**WORK TO COMPLETE**
Retype verbatim the lines of the listing, from the very first through the line with "MANAGEMENT CORPORATION PRIVATE".

BEGIN

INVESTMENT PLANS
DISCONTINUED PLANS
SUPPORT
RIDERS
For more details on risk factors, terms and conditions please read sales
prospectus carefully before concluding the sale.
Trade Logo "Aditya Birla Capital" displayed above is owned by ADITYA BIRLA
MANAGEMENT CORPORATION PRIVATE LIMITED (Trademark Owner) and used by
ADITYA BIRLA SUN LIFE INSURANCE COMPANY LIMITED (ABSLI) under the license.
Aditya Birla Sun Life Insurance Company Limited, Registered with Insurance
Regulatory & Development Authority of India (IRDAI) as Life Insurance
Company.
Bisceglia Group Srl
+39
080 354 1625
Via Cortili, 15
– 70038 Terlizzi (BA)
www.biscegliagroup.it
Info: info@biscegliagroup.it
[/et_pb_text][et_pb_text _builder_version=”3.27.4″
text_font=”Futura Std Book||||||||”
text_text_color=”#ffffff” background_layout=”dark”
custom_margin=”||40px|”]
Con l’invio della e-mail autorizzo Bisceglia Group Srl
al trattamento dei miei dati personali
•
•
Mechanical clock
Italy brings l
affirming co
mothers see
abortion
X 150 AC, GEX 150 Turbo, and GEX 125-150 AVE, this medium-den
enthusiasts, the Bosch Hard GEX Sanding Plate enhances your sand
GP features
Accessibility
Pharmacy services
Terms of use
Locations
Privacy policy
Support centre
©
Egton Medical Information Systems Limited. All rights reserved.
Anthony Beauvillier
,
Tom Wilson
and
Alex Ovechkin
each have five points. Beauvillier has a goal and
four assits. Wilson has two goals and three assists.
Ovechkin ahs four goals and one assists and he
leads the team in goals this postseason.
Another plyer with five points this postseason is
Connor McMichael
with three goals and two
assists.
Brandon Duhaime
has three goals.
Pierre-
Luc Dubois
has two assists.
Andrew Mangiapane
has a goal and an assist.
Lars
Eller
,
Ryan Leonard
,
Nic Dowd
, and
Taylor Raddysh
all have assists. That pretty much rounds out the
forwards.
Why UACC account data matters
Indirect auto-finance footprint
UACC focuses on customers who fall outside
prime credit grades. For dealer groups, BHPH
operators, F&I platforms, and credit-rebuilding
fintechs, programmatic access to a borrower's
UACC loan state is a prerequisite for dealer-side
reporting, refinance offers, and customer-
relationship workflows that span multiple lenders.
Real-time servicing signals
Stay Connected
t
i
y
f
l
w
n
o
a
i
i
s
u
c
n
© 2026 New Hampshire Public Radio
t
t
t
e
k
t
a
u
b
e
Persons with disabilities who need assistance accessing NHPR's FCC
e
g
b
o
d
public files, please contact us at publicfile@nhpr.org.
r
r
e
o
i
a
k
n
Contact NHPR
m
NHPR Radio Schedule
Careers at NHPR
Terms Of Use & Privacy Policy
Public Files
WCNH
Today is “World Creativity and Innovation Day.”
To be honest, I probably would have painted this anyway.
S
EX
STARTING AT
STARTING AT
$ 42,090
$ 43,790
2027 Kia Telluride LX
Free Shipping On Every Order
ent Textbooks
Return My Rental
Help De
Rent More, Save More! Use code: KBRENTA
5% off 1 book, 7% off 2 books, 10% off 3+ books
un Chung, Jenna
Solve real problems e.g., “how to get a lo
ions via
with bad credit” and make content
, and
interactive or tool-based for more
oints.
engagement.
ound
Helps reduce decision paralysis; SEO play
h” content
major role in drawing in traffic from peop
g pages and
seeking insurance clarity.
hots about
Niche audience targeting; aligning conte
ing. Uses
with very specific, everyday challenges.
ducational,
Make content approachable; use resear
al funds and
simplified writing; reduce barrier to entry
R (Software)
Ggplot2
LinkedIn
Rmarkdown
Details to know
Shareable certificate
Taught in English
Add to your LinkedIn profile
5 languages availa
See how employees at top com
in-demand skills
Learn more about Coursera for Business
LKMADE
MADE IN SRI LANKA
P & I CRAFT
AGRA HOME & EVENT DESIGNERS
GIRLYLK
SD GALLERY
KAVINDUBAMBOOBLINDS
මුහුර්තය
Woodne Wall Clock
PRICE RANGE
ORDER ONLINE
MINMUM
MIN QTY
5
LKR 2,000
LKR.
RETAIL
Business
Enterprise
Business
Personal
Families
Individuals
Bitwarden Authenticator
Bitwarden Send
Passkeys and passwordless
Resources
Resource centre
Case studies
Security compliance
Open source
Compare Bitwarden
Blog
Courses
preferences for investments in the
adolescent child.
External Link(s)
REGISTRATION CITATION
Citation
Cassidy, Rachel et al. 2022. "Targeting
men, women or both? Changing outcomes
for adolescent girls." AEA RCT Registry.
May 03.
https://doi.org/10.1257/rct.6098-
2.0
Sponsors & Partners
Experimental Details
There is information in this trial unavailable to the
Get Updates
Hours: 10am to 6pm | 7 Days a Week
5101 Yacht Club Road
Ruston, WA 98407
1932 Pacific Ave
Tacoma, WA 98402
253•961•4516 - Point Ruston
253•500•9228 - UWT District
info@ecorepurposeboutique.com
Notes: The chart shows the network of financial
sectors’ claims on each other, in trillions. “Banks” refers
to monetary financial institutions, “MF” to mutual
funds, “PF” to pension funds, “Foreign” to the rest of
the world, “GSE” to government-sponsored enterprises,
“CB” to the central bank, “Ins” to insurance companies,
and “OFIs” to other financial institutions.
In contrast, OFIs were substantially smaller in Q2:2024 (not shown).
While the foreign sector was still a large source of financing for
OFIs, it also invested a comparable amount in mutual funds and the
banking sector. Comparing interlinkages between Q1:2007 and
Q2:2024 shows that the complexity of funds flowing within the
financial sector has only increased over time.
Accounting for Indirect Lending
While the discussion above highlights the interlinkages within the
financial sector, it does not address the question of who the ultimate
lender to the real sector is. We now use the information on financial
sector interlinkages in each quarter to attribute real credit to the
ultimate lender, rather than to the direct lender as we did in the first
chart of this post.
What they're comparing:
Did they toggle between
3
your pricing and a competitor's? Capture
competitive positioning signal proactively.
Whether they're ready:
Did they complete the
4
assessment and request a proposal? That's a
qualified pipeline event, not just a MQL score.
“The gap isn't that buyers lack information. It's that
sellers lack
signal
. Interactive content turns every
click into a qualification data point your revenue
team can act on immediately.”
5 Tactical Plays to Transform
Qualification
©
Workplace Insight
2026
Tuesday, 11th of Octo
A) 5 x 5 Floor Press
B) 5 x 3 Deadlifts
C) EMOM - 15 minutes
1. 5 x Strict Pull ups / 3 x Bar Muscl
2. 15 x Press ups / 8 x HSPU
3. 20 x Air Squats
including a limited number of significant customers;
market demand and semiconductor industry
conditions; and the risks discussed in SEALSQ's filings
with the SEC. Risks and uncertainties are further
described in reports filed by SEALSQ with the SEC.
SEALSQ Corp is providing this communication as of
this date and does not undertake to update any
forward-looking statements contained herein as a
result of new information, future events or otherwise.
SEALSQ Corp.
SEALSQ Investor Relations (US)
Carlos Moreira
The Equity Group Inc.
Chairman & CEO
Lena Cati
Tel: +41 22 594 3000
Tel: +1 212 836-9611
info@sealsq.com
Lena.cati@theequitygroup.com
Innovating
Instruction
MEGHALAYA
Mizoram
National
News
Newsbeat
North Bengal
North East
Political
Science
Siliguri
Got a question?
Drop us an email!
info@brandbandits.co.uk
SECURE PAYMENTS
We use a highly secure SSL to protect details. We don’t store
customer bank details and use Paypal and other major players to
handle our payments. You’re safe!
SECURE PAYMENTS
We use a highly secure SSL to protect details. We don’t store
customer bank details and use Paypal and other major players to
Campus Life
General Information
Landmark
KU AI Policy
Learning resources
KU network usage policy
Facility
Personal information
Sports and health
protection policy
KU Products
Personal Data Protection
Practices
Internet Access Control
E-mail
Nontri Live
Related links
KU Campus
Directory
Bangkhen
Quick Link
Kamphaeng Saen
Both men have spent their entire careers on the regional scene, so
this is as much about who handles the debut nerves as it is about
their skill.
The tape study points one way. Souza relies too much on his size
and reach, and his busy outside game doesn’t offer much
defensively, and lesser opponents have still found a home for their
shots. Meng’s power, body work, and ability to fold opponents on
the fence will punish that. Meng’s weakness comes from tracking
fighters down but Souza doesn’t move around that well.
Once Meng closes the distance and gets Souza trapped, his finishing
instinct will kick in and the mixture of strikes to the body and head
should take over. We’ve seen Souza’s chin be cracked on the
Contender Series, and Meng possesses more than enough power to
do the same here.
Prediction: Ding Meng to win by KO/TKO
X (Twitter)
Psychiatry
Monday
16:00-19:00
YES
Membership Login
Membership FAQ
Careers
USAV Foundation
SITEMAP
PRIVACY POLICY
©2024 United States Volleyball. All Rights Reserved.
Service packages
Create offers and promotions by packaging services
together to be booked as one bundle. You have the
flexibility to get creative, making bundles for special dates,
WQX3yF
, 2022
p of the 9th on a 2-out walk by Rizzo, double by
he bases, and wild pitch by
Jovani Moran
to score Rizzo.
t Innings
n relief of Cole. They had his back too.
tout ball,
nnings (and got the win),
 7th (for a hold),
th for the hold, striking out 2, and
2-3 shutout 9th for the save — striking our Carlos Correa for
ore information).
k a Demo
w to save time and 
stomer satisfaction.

END

**OUTPUT BELOW**
INVESTMENT PLANS
DISCONTINUED PLANS
SUPPORT
RIDERS
For more details on risk factors, terms and conditions please read sales
prospectus carefully before concluding the sale.
Trade Logo "Aditya Birla Capital" displayed above is owned by ADITYA BIRLA
MANAGEMENT CORPORATION PRIVATE LIMITED (Trademark Owner) and used by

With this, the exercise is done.